Lakes Geneva/Léman (G), Balaton (B), Vättern (Vt), and Vänern (Vn) were selected because (1) they represent three major climatic ecoregions of Europe (Central European (G), Hungarian (B), and Finnish (Vt and Vn)); and (2) their characteristics cover the entire range of mixing and eutrophication conditions; Lake Geneva is monomictic and mesotrophic, Lake Balaton is polymictic and eutrophic, whilst Lakes Vättern and Vänern are dimictic and oligotrophic. In addition, they all have large surface areas (ranging from 584 to 5648 km²; Table 1) and few, if any, islands, which makes them suitable for remote-sensing techniques.

Table 1. Morphological properties of the lakes covered in this study.

Lake	Altitude (m a.s.l.)	Max depth (m)	Mean depth (m)	Volume (km^3)	Surface area (km^2)	Shoreline length (km)	Catchment size (km^2)
Geneva/Léman	372	310	153	88.9	584	167	7975
Balaton	105	12	3.2	1.9	593	236	5775
Vättern	89	128	40	74	1856	642	4503
Vänern	44	106	27	153	5648	1940	49000

2.2. Field measurements

This work relied upon in situ measurements of water quality previously acquired by various European research institutes (International Commission for the Protection of Lake Geneva (CIPEL), Hungarian Ministry of Environmental Protection and Water Management and Hungarian Ministry of Health, and Swedish Environmental Protection Agency) that were subsequently matched to the satellite data. Measurements of chlorophyll-a and SDD were supplied for various sampling sites within each of the four study lakes (Figure 1) with variable sampling periods (Vt: 2001–2003; rest: 2001–2004), frequencies (B: weekly; G: biweekly or monthly, Vt/Vn: monthly) and depths (G: 0 m; B: 0.3–0.5; Vt/Vn: 0.5 m). All institutes used spectrophotometric methods to measure chlorophyll-a in the water samples collected. We are not aware of any specific inter-laboratory calibration to report on the consistency of laboratory-based estimation of chlorophyll-a between laboratories but as all these national agencies have a requirement to report water quality according to EU WFD standards, we assume that the in situ measurements are comparable between sites.

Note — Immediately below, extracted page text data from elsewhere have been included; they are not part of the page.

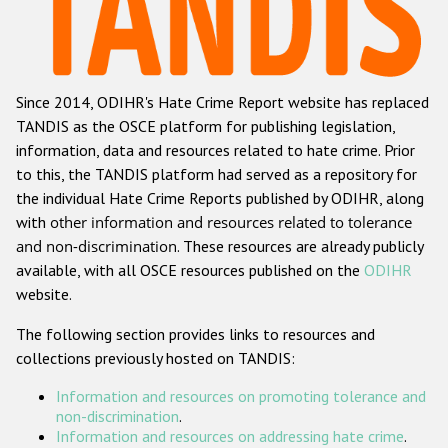
Racist and xenophobic hate crime
Anti-Roma hate crime
Since 2014, ODIHR's Hate Crime Report website has replaced
Anti-Semitic hate crime
TANDIS as the OSCE platform for publishing legislation,
Anti-Muslim hate crime
information, data and resources related to hate crime. Prior
to this, the TANDIS platform had served as a repository for
Anti-Christian hate crime
the individual Hate Crime Reports published by ODIHR, along
Other hate crime based on religion or belief
with
other information and resources related to tolerance
and non-discrimination
. These resources are already publicly
Gender-based hate crime
available, with all OSCE resources published on the
ODIHR
Anti-LGBTI hate crime
website.
Disability hate crime
The following section provides links to resources and
collections previously hosted on TANDIS:
Проекты БДИПЧ
Information and resources on promoting tolerance and
Организации гражданского общества
non-discrimination
.
Information and resources on addressing hate crime
.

Figure 1. Geographic map of Europe showing the location of the four lakes, and maps of Lakes Geneva, Balaton, Vänern, and Vättern showing the location of the field sampling stations.

2.3. Satellite data

Terra and Aqua MODIS cloud-free scenes that coincided with dates of in situ measurements were acquired for the periods 2001–2004 and 2002–2004, respectively. Cloud masking and pre-processing was performed by NEODAAS prior to delivery of both Level 1B and Level 2 data for both sensors. Level 1B data products are calibrated and geolocated at-satellite (or top of the atmosphere) radiances (L_toa) for all 36 MODIS bands (i.e. radiance for bands 1–19 and 26 and emissive radiance for bands 20–25 and 27–36) and at-satellite reflectance (R_toa) for the reflective solar bands (i.e. MODIS bands 1–19 and 26). MODIS Level 2 data comprise calibrated, geolocated, and atmospherically corrected remote-sensing reflectance (R_rs) and normalized water-leaving radiances (nL_w) for bands 1–16. The Level 2 data were atmospherically corrected using the standard National Aeronautics and Space Administration (NASA) Arnone model, which is a NIR correction model based on reflectance in the 670 nm region of the spectrum and is specifically proposed for applications where chlorophyll-a concentrations are mapped (NASA Ocean Color 2009). MODIS OC3 products were also included in the Level 2 data.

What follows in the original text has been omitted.